Il responsabile della ricostruzione in rotta con il Pd molla dopo un anno: pronto a candidarsi con Bersani

Sisma, il commissario in fuga Errani lascia per un seggio

A un anno dal terremoto solo il 12% delle macerie è stato rimosso, le città simbolo (da Amatrice a Norcia) sono come il sisma le aveva lasciate nel 2016, lo stato di emergenza è stato da poco prorogato dal governo fino a febbraio proprio per l'estremo ritardo dei lavori, ma il commissario per la (mancata) ricostruzione Vasco Errani saluta e se ne va. L'ufficialità dovrebbe arrivare domani con una conferenza stampa, già convocata per le ore 15, del premier Paolo Gentiloni insieme ad Errani proprio sullo stato dei lavori post terremoto, mentre Palazzo Chigi fa filtrare alle agenzie una velina per cui «non si tratterebbe di dimissioni ma di una uscita legata alla scadenza dell'incarico prevista per il prossimo 9 settembre», perché si sarebbe entrati in una fase di «normalità» che possono gestire le Regioni senza la figura di un commissario straordinario.

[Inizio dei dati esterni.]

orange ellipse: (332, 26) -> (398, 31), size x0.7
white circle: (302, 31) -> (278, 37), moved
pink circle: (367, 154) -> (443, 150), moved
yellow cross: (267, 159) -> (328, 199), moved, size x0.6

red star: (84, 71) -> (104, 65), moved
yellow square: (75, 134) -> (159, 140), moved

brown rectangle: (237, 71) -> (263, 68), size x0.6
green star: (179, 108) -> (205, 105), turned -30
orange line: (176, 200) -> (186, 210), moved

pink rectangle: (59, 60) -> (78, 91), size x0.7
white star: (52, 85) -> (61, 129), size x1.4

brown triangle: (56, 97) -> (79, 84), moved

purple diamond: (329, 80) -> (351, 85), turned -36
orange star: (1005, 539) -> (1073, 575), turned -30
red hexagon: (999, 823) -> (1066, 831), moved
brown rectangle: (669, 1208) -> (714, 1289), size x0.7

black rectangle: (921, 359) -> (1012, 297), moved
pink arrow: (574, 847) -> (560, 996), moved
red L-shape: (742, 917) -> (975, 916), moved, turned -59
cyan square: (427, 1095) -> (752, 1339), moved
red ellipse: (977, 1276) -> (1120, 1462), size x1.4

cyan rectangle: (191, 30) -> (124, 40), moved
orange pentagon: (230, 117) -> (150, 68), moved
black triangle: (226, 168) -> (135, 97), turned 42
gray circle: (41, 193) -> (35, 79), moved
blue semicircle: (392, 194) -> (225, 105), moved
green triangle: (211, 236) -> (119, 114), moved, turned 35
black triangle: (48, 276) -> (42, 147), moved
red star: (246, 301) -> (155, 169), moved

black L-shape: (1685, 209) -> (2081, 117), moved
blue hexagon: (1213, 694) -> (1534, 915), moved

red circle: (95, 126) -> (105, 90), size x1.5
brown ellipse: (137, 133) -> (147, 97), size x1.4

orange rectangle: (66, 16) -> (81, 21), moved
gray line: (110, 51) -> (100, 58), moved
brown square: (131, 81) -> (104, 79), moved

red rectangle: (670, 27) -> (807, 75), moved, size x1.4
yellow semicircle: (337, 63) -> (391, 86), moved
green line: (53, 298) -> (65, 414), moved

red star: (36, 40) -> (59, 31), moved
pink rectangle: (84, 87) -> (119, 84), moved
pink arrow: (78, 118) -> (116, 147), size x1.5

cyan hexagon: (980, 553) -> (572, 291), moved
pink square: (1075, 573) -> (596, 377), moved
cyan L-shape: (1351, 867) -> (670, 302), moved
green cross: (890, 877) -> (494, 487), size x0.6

Una formula diplomatica - la normalità nelle zone distrutte dal terremoto è lontanissima - che nasconde le ragioni di fondo dell'addio precoce dell'ex governatore dell'Emilia Romagna, ripescato dall'allora premier Renzi (dopo un'inchiesta finita con l'assoluzione) anche per distribuire una nomina in quota sinistra Pd, area di cui faceva parte il bersaniano Errani. E a cui potrebbe tornare, una volta smessi i panni del tecnico, da parlamentare, con le elezioni politiche alle porte. Perché l'ipotesi più accreditata sul futuro prossimo di Errani è proprio un seggio con Mdp, il partito nato dalla scissione del Pd, dove sono confluiti i suoi ex compagni della minoranza antirenziana, da Bersani a D'Alema. Qualche mese fa Errani ha sciolto le riserve politiche: «Lascio il Pd, c'è bisogno di un nuovo campo del centrosinistra, detesto la deriva del partito e non mi convince un'idea di democrazia fatta solo dal popolo e dal leader», un evidente riferimento a Matteo Renzi. Con cui Errani, pur nel ruolo di tecnico di Palazzo Chigi da lui nominato, era ormai in rotta di collisione, anche sulla gestione della ricostruzione, ruggine esplosa in un fuorionda in cui accusava il governo di non fare niente («Non esiste che per cominciare a fare le casette, che non è ciò che devo fare io, si attenda di avere il fabbisogno definitivo di tutte le casette. Non esiste! Non esiste che per fare le stalle bisogna metterci tutto questo tempo. Non esiste! Non esiste!»). Quindi l'adesione a Mdp, la presenza in pizza a Roma per il battesimo di «Insieme», la «nuova casa comune del centrosinistra» di Pisapia ed ex Pd. E ora, la probabile candidatura.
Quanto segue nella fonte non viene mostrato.